START Exercise input

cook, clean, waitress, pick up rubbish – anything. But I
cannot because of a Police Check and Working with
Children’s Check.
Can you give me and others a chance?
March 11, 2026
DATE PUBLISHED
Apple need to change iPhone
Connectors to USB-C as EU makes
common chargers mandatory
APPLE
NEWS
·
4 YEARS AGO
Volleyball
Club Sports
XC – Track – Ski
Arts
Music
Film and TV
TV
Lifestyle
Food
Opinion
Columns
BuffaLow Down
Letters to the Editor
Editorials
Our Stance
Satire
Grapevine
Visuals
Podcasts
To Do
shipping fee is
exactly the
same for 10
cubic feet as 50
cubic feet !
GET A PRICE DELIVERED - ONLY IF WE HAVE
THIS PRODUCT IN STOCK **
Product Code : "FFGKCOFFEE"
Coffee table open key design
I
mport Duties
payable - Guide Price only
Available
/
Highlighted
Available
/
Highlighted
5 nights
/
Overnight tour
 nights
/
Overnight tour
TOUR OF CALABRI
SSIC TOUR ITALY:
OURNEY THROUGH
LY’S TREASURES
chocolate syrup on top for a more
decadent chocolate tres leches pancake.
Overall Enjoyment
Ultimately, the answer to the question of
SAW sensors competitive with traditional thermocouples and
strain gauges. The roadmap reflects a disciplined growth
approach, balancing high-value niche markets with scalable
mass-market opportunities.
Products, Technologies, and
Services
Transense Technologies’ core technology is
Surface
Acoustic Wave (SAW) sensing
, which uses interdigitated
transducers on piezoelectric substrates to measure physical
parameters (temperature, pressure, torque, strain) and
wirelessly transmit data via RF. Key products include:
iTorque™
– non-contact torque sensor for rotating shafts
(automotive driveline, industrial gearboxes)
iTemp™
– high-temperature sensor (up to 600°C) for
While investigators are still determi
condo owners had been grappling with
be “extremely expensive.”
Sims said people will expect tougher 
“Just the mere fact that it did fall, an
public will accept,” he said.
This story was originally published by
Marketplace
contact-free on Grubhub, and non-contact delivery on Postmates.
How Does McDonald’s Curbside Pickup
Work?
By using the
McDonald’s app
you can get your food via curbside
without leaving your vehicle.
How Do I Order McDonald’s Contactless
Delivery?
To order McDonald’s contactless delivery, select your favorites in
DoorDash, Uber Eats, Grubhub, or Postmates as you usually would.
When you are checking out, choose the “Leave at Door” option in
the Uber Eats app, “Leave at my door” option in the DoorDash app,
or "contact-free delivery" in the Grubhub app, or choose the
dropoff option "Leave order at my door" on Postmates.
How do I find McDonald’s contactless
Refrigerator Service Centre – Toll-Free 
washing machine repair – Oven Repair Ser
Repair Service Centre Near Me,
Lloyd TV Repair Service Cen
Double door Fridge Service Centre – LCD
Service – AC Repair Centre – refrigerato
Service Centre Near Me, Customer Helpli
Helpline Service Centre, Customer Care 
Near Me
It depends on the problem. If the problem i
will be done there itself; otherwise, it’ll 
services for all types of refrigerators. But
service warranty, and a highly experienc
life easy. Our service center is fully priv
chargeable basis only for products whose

END Exercise input
START Exercise input

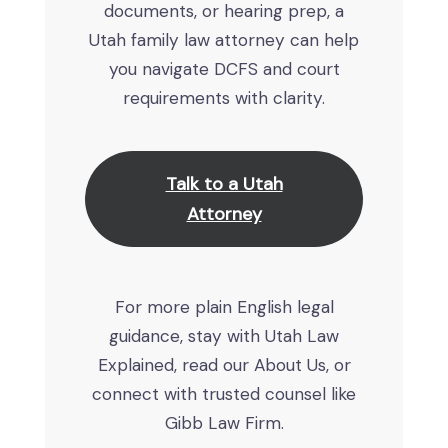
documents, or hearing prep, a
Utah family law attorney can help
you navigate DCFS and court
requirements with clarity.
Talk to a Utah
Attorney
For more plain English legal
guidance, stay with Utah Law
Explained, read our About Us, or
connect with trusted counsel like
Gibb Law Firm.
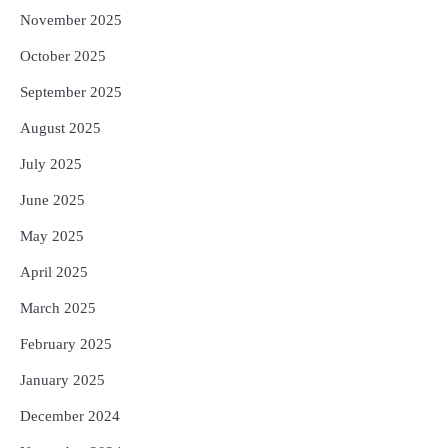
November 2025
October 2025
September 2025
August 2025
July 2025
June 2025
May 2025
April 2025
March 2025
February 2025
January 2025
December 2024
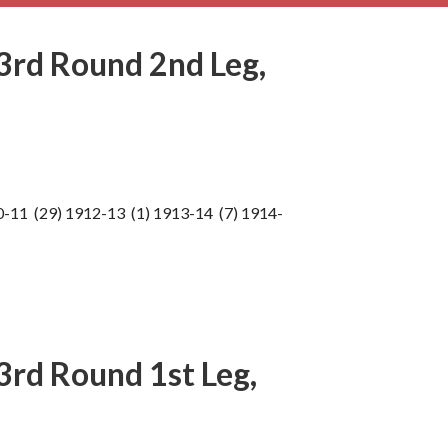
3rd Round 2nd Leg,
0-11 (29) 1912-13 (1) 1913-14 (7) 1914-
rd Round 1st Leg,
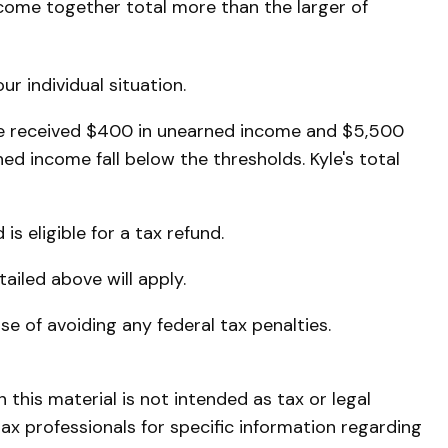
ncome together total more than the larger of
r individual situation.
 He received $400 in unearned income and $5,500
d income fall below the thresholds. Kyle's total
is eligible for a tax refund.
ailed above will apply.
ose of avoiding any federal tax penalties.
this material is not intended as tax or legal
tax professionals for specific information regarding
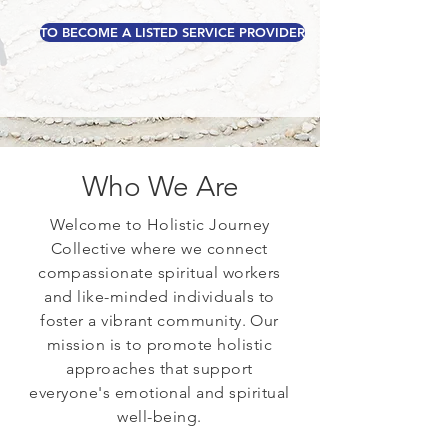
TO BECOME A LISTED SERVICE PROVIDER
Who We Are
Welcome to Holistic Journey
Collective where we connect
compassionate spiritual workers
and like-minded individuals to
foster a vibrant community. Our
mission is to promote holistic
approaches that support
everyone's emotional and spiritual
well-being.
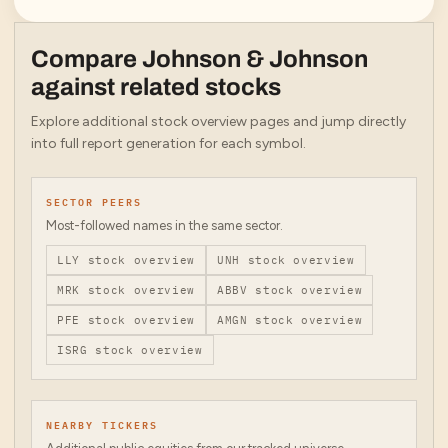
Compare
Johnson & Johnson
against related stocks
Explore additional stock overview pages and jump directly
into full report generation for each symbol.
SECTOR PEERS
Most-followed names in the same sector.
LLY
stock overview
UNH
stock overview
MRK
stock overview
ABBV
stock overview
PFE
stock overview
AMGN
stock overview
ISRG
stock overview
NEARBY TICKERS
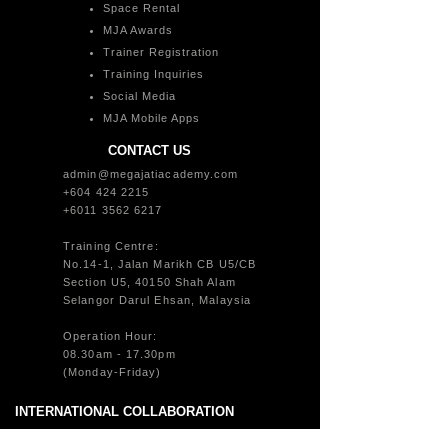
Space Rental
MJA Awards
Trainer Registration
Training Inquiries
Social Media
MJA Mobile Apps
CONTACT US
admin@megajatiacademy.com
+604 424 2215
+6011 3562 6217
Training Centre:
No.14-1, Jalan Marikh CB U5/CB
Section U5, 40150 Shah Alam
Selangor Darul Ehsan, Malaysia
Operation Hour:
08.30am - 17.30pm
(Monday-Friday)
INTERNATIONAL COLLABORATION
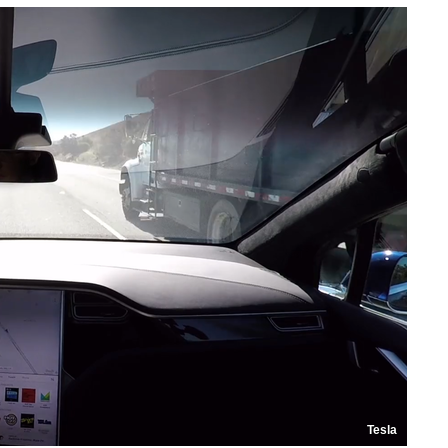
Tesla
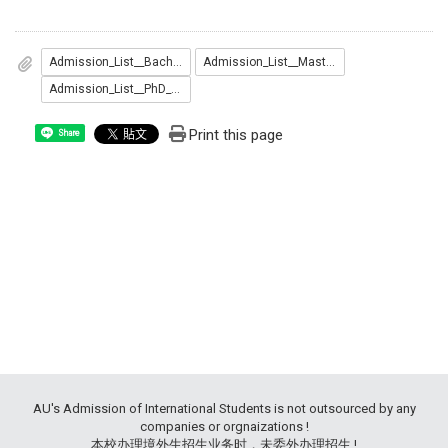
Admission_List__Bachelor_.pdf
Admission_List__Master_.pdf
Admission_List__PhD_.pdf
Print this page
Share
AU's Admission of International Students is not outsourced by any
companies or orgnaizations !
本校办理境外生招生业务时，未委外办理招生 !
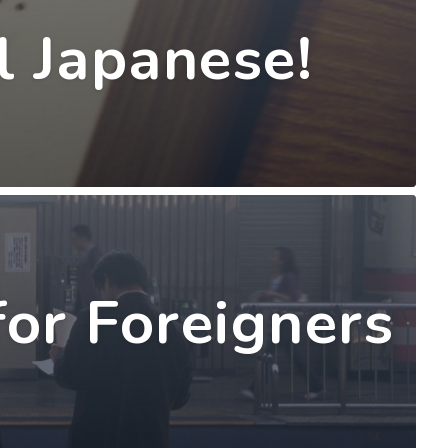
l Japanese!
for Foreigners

END Exercise input

What the exercise asks.
Reproduce the entries above exactly, but only the lines between the line holding "cook, clean, waitress, pick" and the line holding "DoorDash, Uber Eats, Grubhub, or", inclusive.

Result of this exercise.
cook, clean, waitress, pick up rubbish – anything. But I
cannot because of a Police Check and Working with
Children’s Check.
Can you give me and others a chance?
March 11, 2026
DATE PUBLISHED
Apple need to change iPhone
Connectors to USB-C as EU makes
common chargers mandatory
APPLE
NEWS
·
4 YEARS AGO
Volleyball
Club Sports
XC – Track – Ski
Arts
Music
Film and TV
TV
Lifestyle
Food
Opinion
Columns
BuffaLow Down
Letters to the Editor
Editorials
Our Stance
Satire
Grapevine
Visuals
Podcasts
To Do
shipping fee is
exactly the
same for 10
cubic feet as 50
cubic feet !
GET A PRICE DELIVERED - ONLY IF WE HAVE
THIS PRODUCT IN STOCK **
Product Code : "FFGKCOFFEE"
Coffee table open key design
I
mport Duties
payable - Guide Price only
Available
/
Highlighted
Available
/
Highlighted
5 nights
/
Overnight tour
 nights
/
Overnight tour
TOUR OF CALABRI
SSIC TOUR ITALY:
OURNEY THROUGH
LY’S TREASURES
chocolate syrup on top for a more
decadent chocolate tres leches pancake.
Overall Enjoyment
Ultimately, the answer to the question of
SAW sensors competitive with traditional thermocouples and
strain gauges. The roadmap reflects a disciplined growth
approach, balancing high-value niche markets with scalable
mass-market opportunities.
Products, Technologies, and
Services
Transense Technologies’ core technology is
Surface
Acoustic Wave (SAW) sensing
, which uses interdigitated
transducers on piezoelectric substrates to measure physical
parameters (temperature, pressure, torque, strain) and
wirelessly transmit data via RF. Key products include:
iTorque™
– non-contact torque sensor for rotating shafts
(automotive driveline, industrial gearboxes)
iTemp™
– high-temperature sensor (up to 600°C) for
While investigators are still determi
condo owners had been grappling with
be “extremely expensive.”
Sims said people will expect tougher 
“Just the mere fact that it did fall, an
public will accept,” he said.
This story was originally published by
Marketplace
contact-free on Grubhub, and non-contact delivery on Postmates.
How Does McDonald’s Curbside Pickup
Work?
By using the
McDonald’s app
you can get your food via curbside
without leaving your vehicle.
How Do I Order McDonald’s Contactless
Delivery?
To order McDonald’s contactless delivery, select your favorites in
DoorDash, Uber Eats, Grubhub, or Postmates as you usually would.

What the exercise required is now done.